The task
Give the records again exactly as written. Leave out the pictures.

Transcribed page contents:
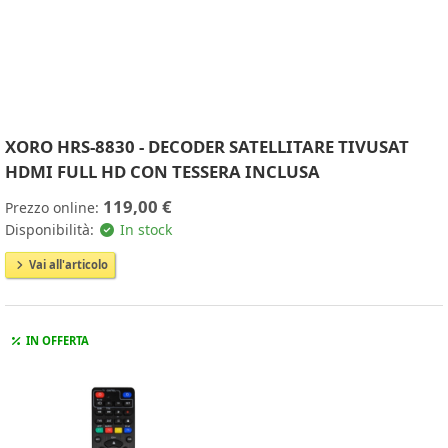
XORO HRS-8830 - DECODER SATELLITARE TIVUSAT
HDMI FULL HD CON TESSERA INCLUSA
119,00 €
Prezzo online:
Disponibilità:
In stock
Vai all'articolo
IN OFFERTA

Task answer
XORO HRS-8830 - DECODER SATELLITARE TIVUSAT
HDMI FULL HD CON TESSERA INCLUSA
119,00 €
Prezzo online:
Disponibilità:
In stock
Vai all'articolo
IN OFFERTA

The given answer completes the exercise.